In order to validly deliberate, the General Extraordinary Assembly will need to count at least half of the members. Failing such condition, the General Extraordinary Assembly will be called again within 15 days, in the formal conditions provided by article 13 above, and during this second Assembly, the Assembly will validly deliberate, notwithstanding the number of members present or represented, but concerning the sole matters set on the agenda of the first Assembly. The resolutions of the General Extraordinary Assembly shall be adopted with a majority of two thirds of the voting members, present or represented. They must be adopted unanimously in case of a resolution concerning the dissolution of the Association.
III. Endowment, Annual Resources, Financial Management
§16. Endowment
The endowment includes the contributions made by the members of the Association or by third parties for the good functioning of the Association and by the possible surplus of the yearly resources.
§17. Yearly Resources
The yearly resources of the Association include: the contributions paid by the members and which minimum amount and rate are decided yearly during the General Assembly; the income generated by the assets it owns; the subventions of the States, regions, communities and Public Establishments, and of the private patronage; the remuneration of services; the resources generated exceptionally, that may be subject to authorisation of the competent authority.
§18. Financial Management
The Association shall keep yearly books among which the statement of account, the results and the balance sheet. The Association must appoint an auditor for checking the accounts. The members are not personally financially liable.
IV. Interior Rules, Dissolution, Winding-up
§19. Interior Rules
The Interior Rules setting the necessary dispositions applicable to the present by-laws or to the fulfilment of the purpose of the Association may be drafted by the Executive Board without them being considered a modification of the by-laws and as long as they do not change their spirit.

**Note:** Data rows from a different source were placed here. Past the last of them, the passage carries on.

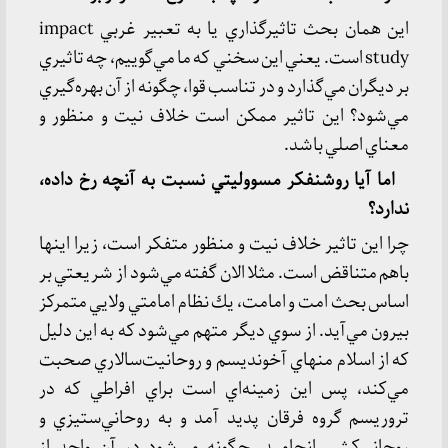
اين همان بحث تاثيرگذاري يا به تعبير غربي impact
study است. يعني اين سخني كه ما مي‌گوييم، چه تاثيري
بر ديگران مي‌گذارد و در تناسب قوا، چگونه از آن بهره‌گيري
مي‌شود؟ اين تاثير ممكن است خلاف نيت و منظور و
معناي اصلي باشد.
اما آيا روشنفكر مسووليتي نسبت به آنچه رخ داده،
ندارد؟
چرا اين تاثير خلاف نيت و منظور متفكر است، زيرا اينها
باهم متناقض است. مثلا الان گفته مي‌شود از شريعتي بر
اساس بحث امت و امامت، يك نظام امامتي ولايي متمركز
بيرون مي‌آيد. از سوي ديگر متهم مي‌شود كه به اين دليل
كه از اسلام منهاي آخونديسم و روحانيت‌سالاري صحبت
مي‌كند، پس اين زمينه‌اي است براي افراطي كه در
تروريسم گروه فرقان پديد آمد و به روحاني‌ستيزي و
روحاني‌كشي انجاميد. چگونه مي‌شود در آن واحد از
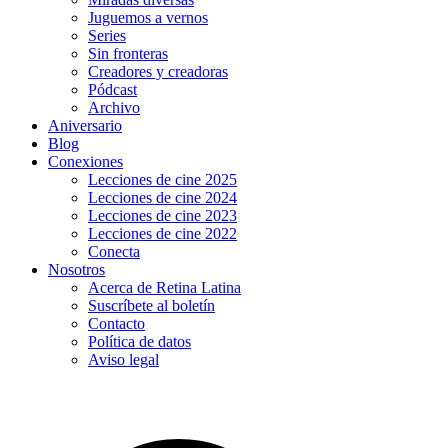
Juguemos a vernos
Series
Sin fronteras
Creadores y creadoras
Pódcast
Archivo
Aniversario
Blog
Conexiones
Lecciones de cine 2025
Lecciones de cine 2024
Lecciones de cine 2023
Lecciones de cine 2022
Conecta
Nosotros
Acerca de Retina Latina
Suscríbete al boletín
Contacto
Política de datos
Aviso legal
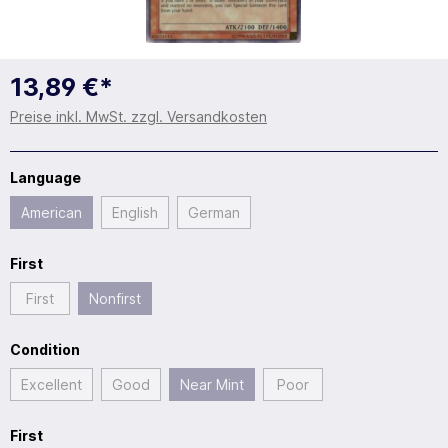
13,89 €*
Preise inkl. MwSt. zzgl. Versandkosten
Language
American
English
German
First
First
Nonfirst
Condition
Excellent
Good
Near Mint
Poor
First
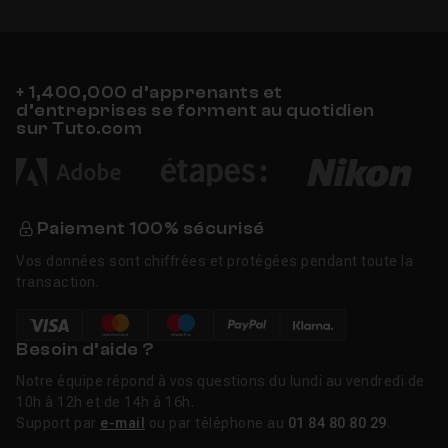
+ 1,400,000 d’apprenants et
d’entreprises se forment au quotidien
sur Tuto.com
Paiement 100% sécurisé
Vos données sont chiffrées et protégées pendant toute la
transaction.
Besoin d’aide ?
Notre équipe répond à vos questions du lundi au vendredi de
10h à 12h et de 14h à 16h.
Support par
e-mail
ou par téléphone au
01 84 80 80 29
.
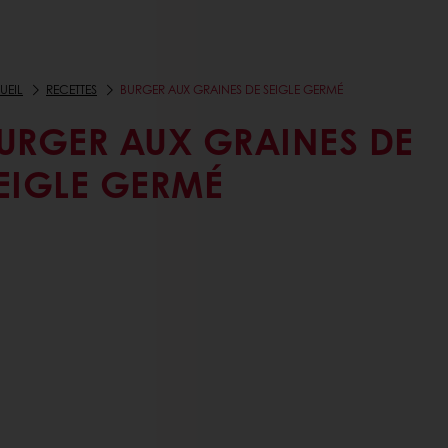
UEIL
RECETTES
BURGER AUX GRAINES DE SEIGLE GERMÉ
URGER AUX GRAINES DE
EIGLE GERMÉ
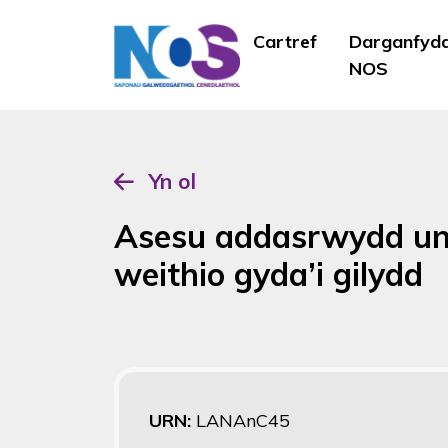
Cartref
Darganfyd
NOS
Yn ol
Asesu addasrwydd unigo
weithio gyda’i gilydd
URN:
LANAnC45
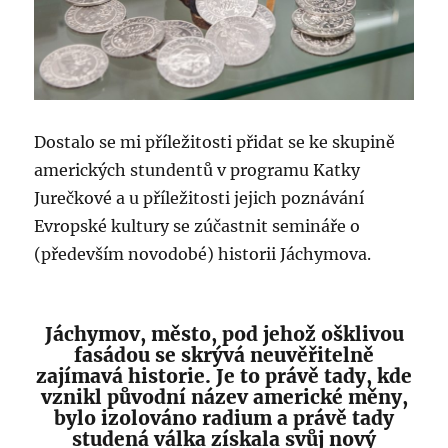
Dostalo se mi příležitosti přidat se ke skupině
amerických stundentů v programu Katky
Jurečkové a u příležitosti jejich poznávání
Evropské kultury se zúčastnit semináře o
(především novodobé) historii Jáchymova.
Jáchymov, město, pod jehož ošklivou
fasádou se skrývá neuvěřitelně
zajímavá historie. Je to právě tady, kde
vznikl původní název americké měny,
bylo izolováno radium a právě tady
studená válka získala svůj nový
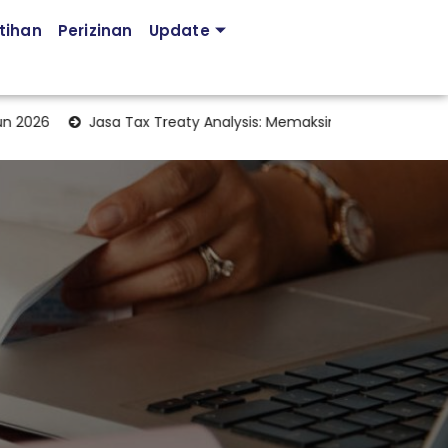
tihan
Perizinan
Update
026
Jasa Tax Treaty Analysis: Memaksimalkan Manfaat Perjan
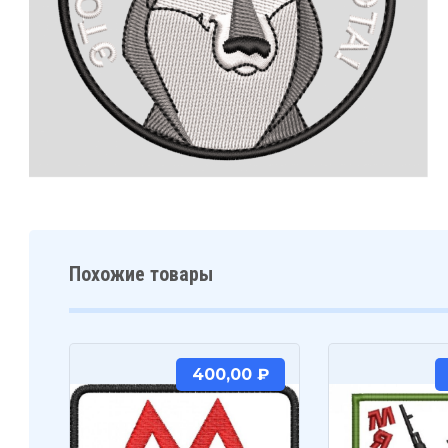
Похожие товары
400,00
₽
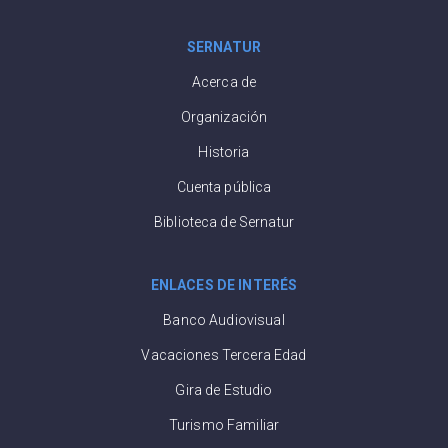
SERNATUR
Acerca de
Organización
Historia
Cuenta pública
Biblioteca de Sernatur
ENLACES DE INTERÉS
Banco Audiovisual
Vacaciones Tercera Edad
Gira de Estudio
Turismo Familiar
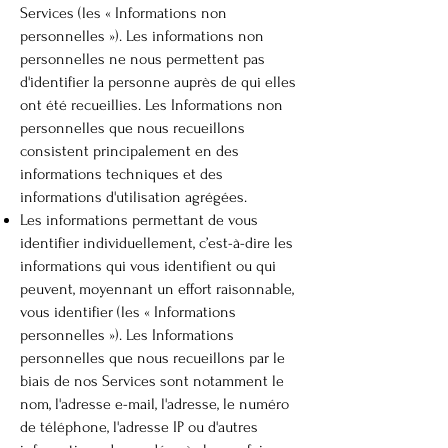
Services (les « Informations non
personnelles »). Les informations non
personnelles ne nous permettent pas
d'identifier la personne auprès de qui elles
ont été recueillies. Les Informations non
personnelles que nous recueillons
consistent principalement en des
informations techniques et des
informations d'utilisation agrégées.
Les informations permettant de vous
identifier individuellement, c’est-à-dire les
informations qui vous identifient ou qui
peuvent, moyennant un effort raisonnable,
vous identifier (les « Informations
personnelles »). Les Informations
personnelles que nous recueillons par le
biais de nos Services sont notamment le
nom, l'adresse e-mail, l'adresse, le numéro
de téléphone, l'adresse IP ou d'autres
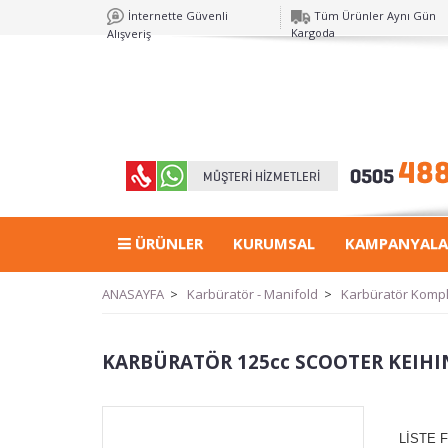
İnternette Güvenli
Tüm Ürünler Aynı Gün
Kargoda
Alışveriş
ÜRÜNLER
KURUMSAL
KAMPANYALA
ANASAYFA
>
Karbüratör - Manifold
>
Karbüratör Komp
KARBÜRATÖR 125cc SCOOTER KEIHI
LİSTE F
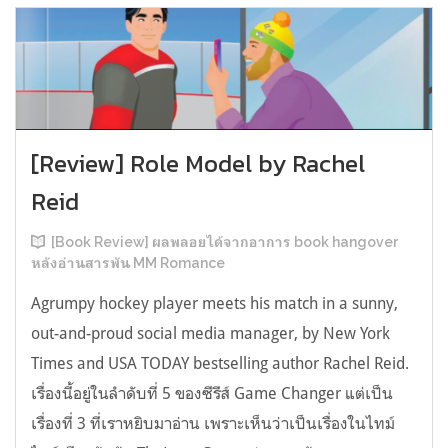
[Review] Role Model by Rachel
Reid
[Book Review] ผลพลอยได้จากอาการ book hangover
หลังอ่านสารพัน MM Romance
Agrumpy hockey player meets his match in a sunny,
out-and-proud social media manager, by New York
Times and USA TODAY bestselling author Rachel Reid.
เรื่องนี้อยู่ในลำดับที่ 5 ของซีรีส์ Game Changer แต่เป็น
เรื่องที่ 3 ที่เราหยิบมาอ่าน เพราะเห็นว่าเป็นเรื่องในไทม์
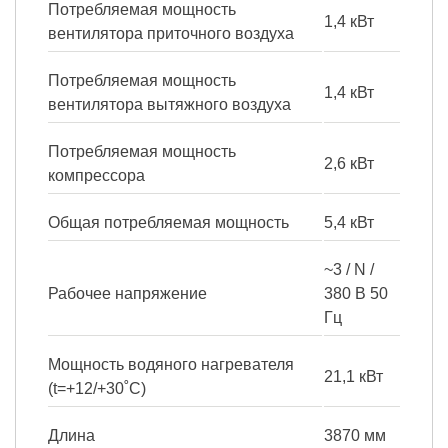
Потребляемая мощность
1,4 кВт
вентилятора приточного воздуха
Потребляемая мощность
1,4 кВт
вентилятора вытяжного воздуха
Потребляемая мощность
2,6 кВт
компрессора
Общая потребляемая мощность
5,4 кВт
~3 / N /
Рабочее напряжение
380 B 50
Гц
Мощность водяного нагревателя
21,1 кВт
(t=+12/+30˚С)
Длина
3870 мм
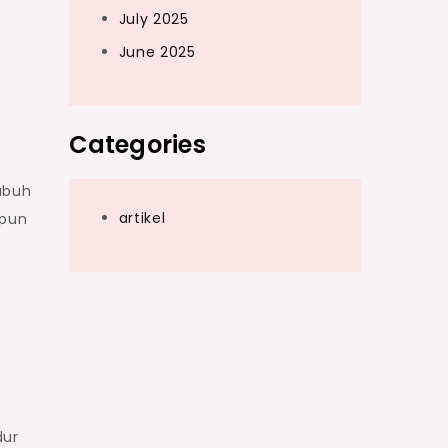
July 2025
June 2025
Categories
ubuh
artikel
ipun
dur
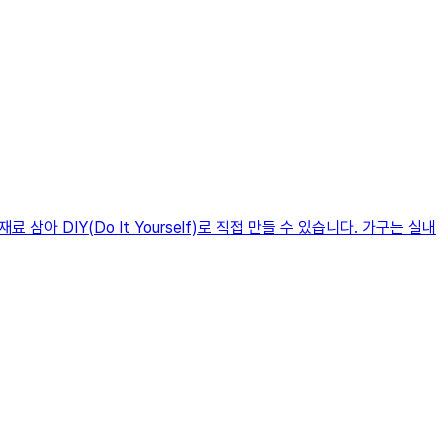
 DIY(Do It Yourself)로 직접 만들 수 있습니다. 가구는 실내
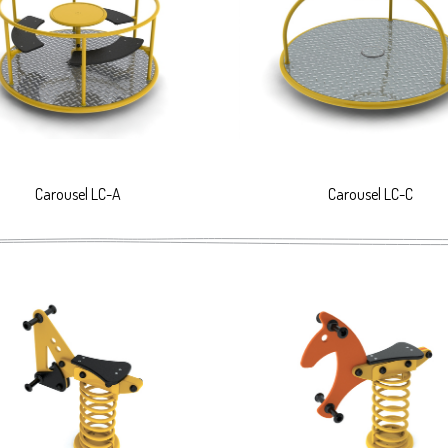
tosowanie nowoczesnych, trwałych materiałów i wykończeń powi
Carousel LC-A
Carousel LC-C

§20. Dissolution, Winding-up
In case of a dissolution pronounced by a General Extraordinary Assembly according to the provisions of article 15 above, the Assembly shall appoint one or several referees in charge of winding-up the assets of the Association in ways congruent with the objectives of the association.
§21. The statutes come into force as soon as approved by the Extraordinary General Assembly.
§22. The disputes will be governed by the French law as long as the establishment of the association is in France.